Working the last Saturday of the General Assembly session, the House of Delegates churned through dozens of pieces of legislation, including passing a final version of a bill to stand up a recreational cannabis market in Maryland.
The House also moved, with limited debate, final versions of two of the three major gun bills of the legislative session. The third and most controversial measure will be up for a final vote on Monday, the last day of the 90-day session.
The Senate did not meet Saturday, opting instead to work until close to midnight on Friday. Both chambers will be in for marathon sessions on Monday before adjourning sine die at midnight.
The cannabis bill was the object of two floor debates in the House on Saturday totaling about an hour, with Republicans asking pointed questions and offering amendments that were resoundingly rejected along party lines.
Ultimately, the House version of the bill passed by a vote of 104-35 and is headed to the desk of Gov. Wes Moore (D), who has promised to sign it. The Senate version, which is now identical to the House bill, was given preliminary approval and will receive a final vote Monday.
House Economic Matters Committee Chair C.T. Wilson (D-Charles), the chief House sponsor of the legislation, largely played defense on Saturday, as Republicans tried to poke holes and point out flaws.
“Don’t let perfection be the enemy of the good,” he said by way of a closing argument. “We’ve put a lot of thought into this bill.”
Passing the cannabis measure and getting the recreational industry off the ground on July 1 has been a major priority of legislative leaders this session.

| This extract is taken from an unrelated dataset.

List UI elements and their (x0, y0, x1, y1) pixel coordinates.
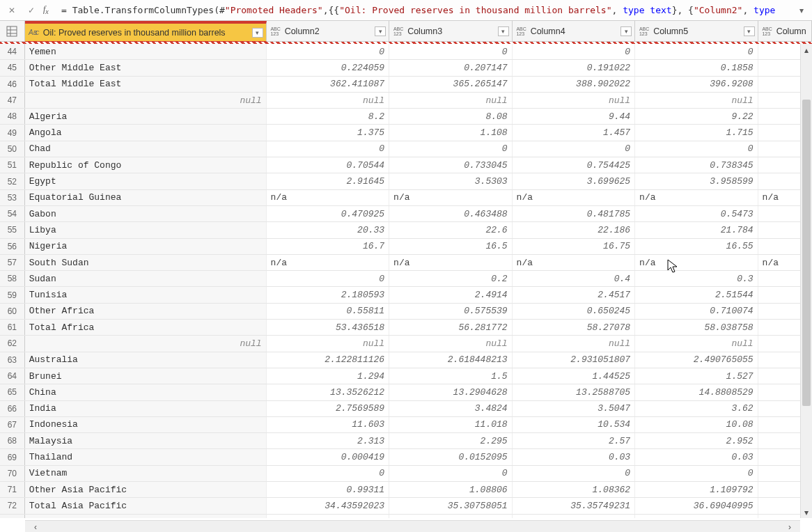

Voters last November passed a constitutional amendment authorizing the creation of a recreational industry that would legalize marijuana for adults 21 and older, and under the legislation moving through the House and Senate, the state’s medical cannabis industry would be absorbed into the recreational marketplace. The approximately 100 companies that hold licenses to operate medical dispensaries are at the front of the line to get recreational licenses, if they want them — a contentious provision that has been heavily debated throughout the General Assembly session. To obtain the new license, these medical dispensaries must pay the state 8% of their 2022 gross revenues.
On the House floor Saturday, Del. Kathy Szeliga (R-Baltimore County) said forcing companies that had invested so heavily in the medical cannabis marketplace amounted to “a taking,” particularly if they did not want to enter the recreational business.
“It seems unconstitutional to take away a lawful business enterprise just because someone has chosen not to enter the recreational cannabis market,” she said.
“I find this argument hilarious,” Wilson shot back, noting that most medical cannabis companies rushed to enter the marketplace knowing full well that the state was likely to legalize marijuana eventually and wanted a foot in the door. Letting them bid for recreational licenses first, he said, “enraged some people who look like me” — a reference to the fact that none of the state’s original medical dispensary licensees were people of color.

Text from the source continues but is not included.